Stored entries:
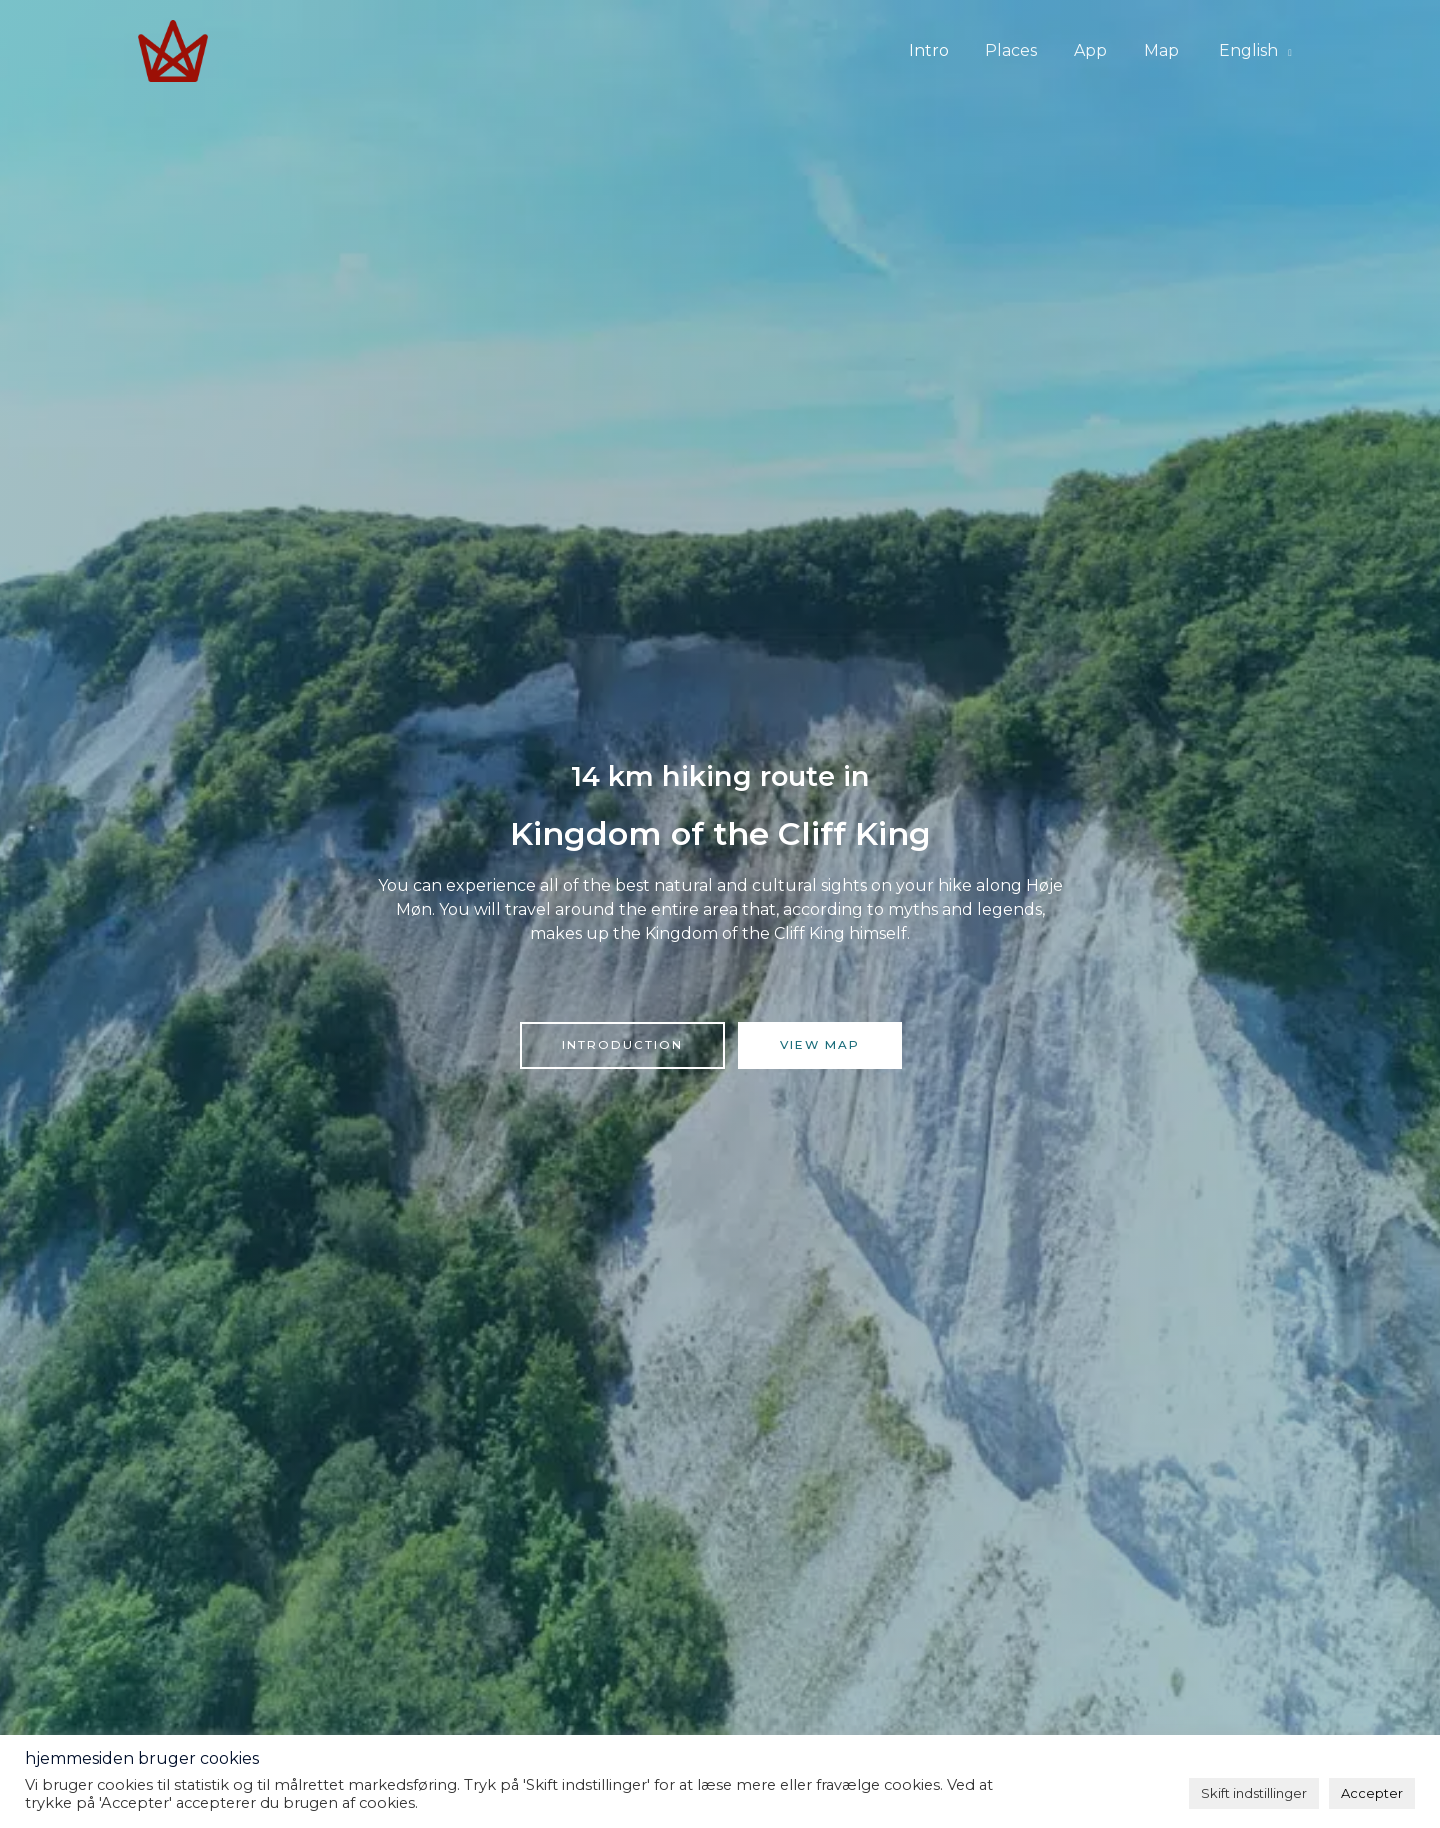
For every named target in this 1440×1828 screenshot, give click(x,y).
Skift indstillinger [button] (1254, 1793)
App (1101, 50)
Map (1167, 50)
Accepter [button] (1372, 1793)
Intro (949, 50)
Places (1027, 50)
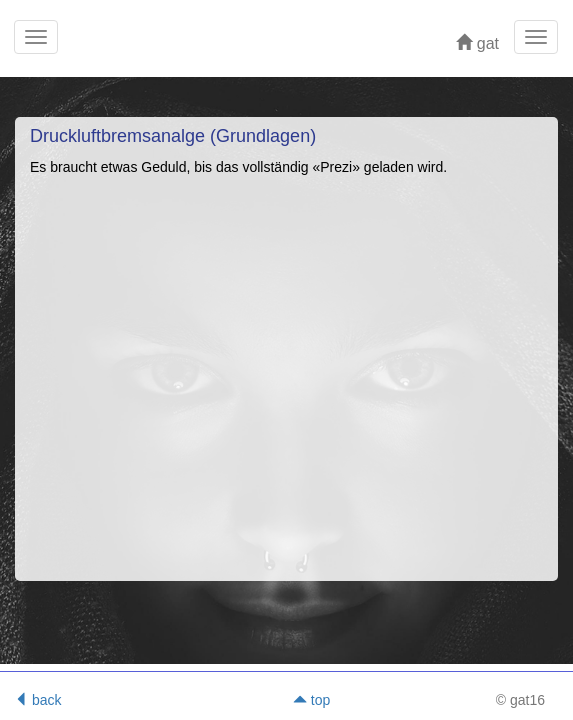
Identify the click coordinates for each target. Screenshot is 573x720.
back (37, 700)
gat (477, 43)
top (311, 700)
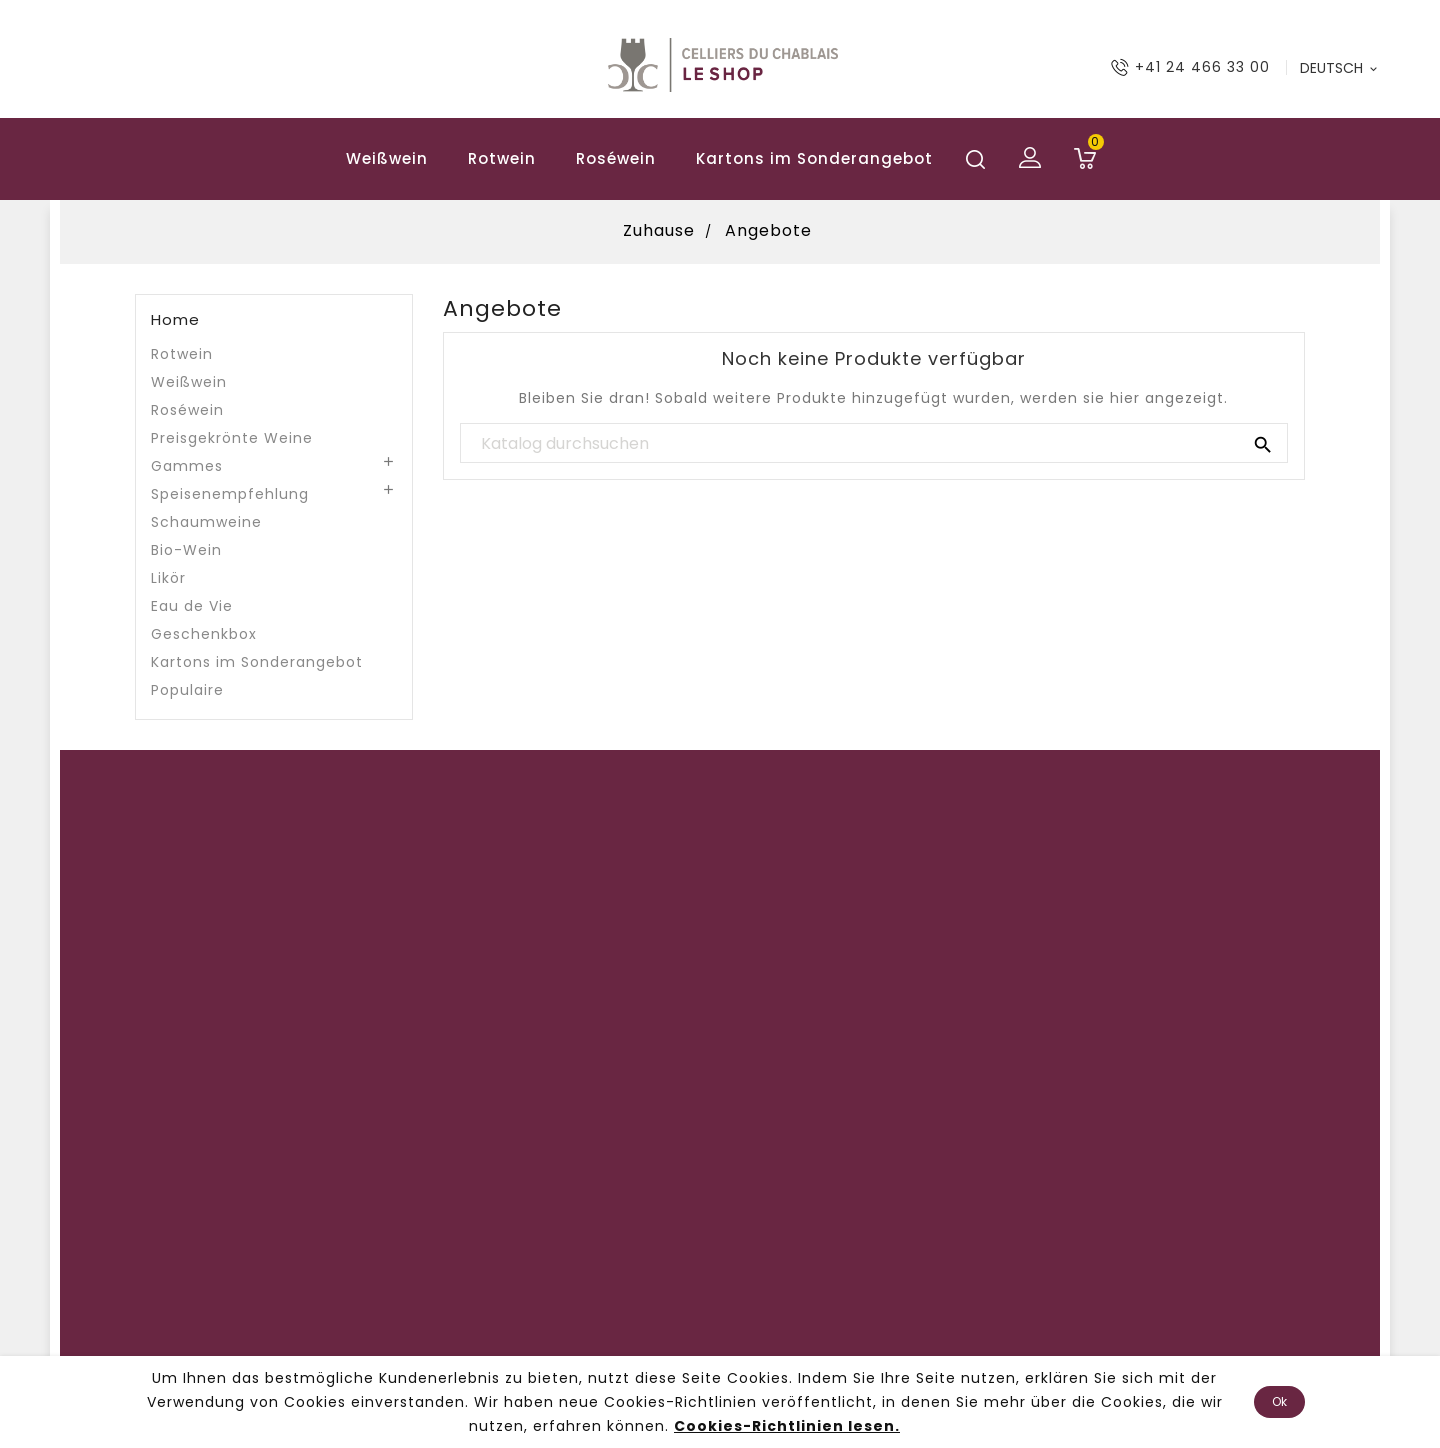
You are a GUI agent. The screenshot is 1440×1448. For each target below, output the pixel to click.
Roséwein (616, 158)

_Problem to solve_
Copy the entries above verbatim. Pictures do not belong in the copy.

_Exercise response_
For every named target in this 1440×1828 screenshot, give click(x,y).
Skift indstillinger [button] (1254, 1793)
App (1101, 50)
Map (1167, 50)
Accepter [button] (1372, 1793)
Intro (949, 50)
Places (1027, 50)
Identify the click coordinates for each target. Screenshot is 573x720.
back (37, 700)
gat (477, 43)
top (311, 700)
You are a GUI agent. The screenshot is 1440×1448. For each target below, output the pixel to click.
Roséwein (616, 158)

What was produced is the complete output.